Please count the lines with the word "Málaga" in the material below, then state the number by itself.

---*---

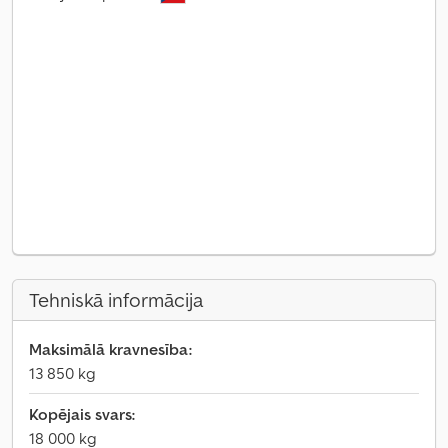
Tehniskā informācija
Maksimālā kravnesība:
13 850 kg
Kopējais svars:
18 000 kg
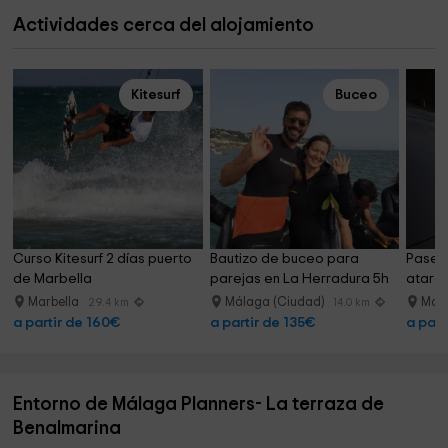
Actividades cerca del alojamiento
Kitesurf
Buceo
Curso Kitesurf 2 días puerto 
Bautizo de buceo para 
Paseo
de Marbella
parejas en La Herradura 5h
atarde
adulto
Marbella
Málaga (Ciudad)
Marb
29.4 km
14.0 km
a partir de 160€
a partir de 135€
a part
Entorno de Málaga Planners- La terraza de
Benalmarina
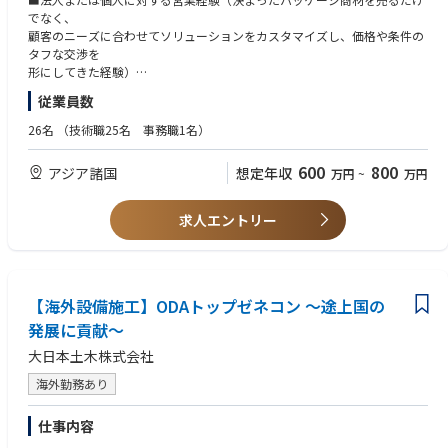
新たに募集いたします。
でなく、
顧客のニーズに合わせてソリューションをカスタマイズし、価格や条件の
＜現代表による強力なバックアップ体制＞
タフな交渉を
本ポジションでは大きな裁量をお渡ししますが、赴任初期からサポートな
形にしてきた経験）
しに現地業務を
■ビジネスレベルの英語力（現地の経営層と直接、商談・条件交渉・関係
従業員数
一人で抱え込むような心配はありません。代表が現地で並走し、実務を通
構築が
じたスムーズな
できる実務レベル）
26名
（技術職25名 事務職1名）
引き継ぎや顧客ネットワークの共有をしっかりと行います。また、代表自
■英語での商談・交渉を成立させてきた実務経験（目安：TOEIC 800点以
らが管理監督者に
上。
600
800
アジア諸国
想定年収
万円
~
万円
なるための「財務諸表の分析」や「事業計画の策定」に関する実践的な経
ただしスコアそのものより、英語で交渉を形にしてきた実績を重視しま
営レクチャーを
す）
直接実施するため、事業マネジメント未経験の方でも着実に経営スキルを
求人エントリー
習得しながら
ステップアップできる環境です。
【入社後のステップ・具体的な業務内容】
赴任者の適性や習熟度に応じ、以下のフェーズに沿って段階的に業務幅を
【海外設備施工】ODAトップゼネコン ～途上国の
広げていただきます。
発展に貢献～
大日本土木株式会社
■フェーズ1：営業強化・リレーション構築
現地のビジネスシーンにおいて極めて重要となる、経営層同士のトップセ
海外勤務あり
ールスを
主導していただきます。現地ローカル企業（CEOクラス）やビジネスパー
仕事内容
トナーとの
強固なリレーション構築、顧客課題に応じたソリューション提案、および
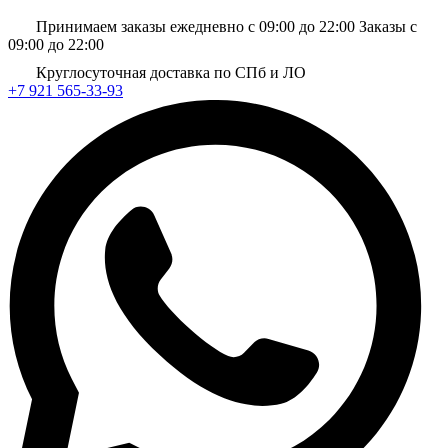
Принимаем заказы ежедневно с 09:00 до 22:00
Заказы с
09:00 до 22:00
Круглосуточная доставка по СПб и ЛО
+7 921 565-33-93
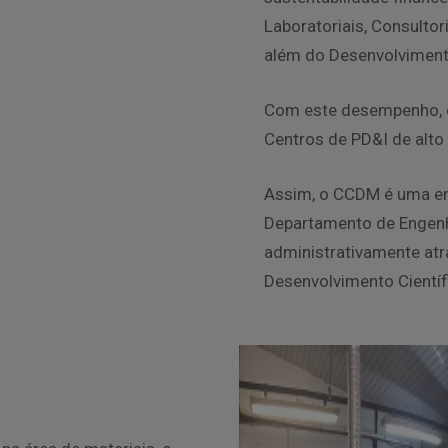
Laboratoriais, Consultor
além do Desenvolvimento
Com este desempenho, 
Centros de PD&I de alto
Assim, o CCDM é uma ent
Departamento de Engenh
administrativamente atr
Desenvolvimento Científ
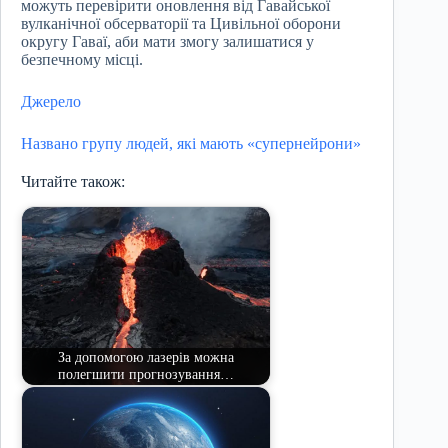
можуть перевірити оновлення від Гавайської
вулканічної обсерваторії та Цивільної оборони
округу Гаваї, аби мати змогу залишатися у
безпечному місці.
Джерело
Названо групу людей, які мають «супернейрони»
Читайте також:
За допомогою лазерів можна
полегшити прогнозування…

---*---

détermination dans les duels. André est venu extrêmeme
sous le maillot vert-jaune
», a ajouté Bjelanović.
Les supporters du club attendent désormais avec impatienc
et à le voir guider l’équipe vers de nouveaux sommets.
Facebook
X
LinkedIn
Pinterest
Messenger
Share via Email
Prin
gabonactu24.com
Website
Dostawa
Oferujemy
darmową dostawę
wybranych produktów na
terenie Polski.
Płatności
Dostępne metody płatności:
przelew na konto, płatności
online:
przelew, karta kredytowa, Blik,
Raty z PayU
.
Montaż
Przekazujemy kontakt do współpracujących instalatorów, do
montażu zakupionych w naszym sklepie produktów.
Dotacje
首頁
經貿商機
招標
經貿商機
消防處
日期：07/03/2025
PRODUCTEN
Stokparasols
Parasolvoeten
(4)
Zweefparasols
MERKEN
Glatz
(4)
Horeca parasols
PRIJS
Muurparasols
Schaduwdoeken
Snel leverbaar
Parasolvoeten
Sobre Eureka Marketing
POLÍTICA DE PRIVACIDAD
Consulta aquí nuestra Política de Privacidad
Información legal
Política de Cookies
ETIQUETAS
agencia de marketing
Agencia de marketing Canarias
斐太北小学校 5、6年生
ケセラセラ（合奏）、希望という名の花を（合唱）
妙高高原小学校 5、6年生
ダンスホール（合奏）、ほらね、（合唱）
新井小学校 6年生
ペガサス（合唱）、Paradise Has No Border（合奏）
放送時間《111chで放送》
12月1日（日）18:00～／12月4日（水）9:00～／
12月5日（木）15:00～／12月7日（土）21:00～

---*---

- _TASK RESULT_
2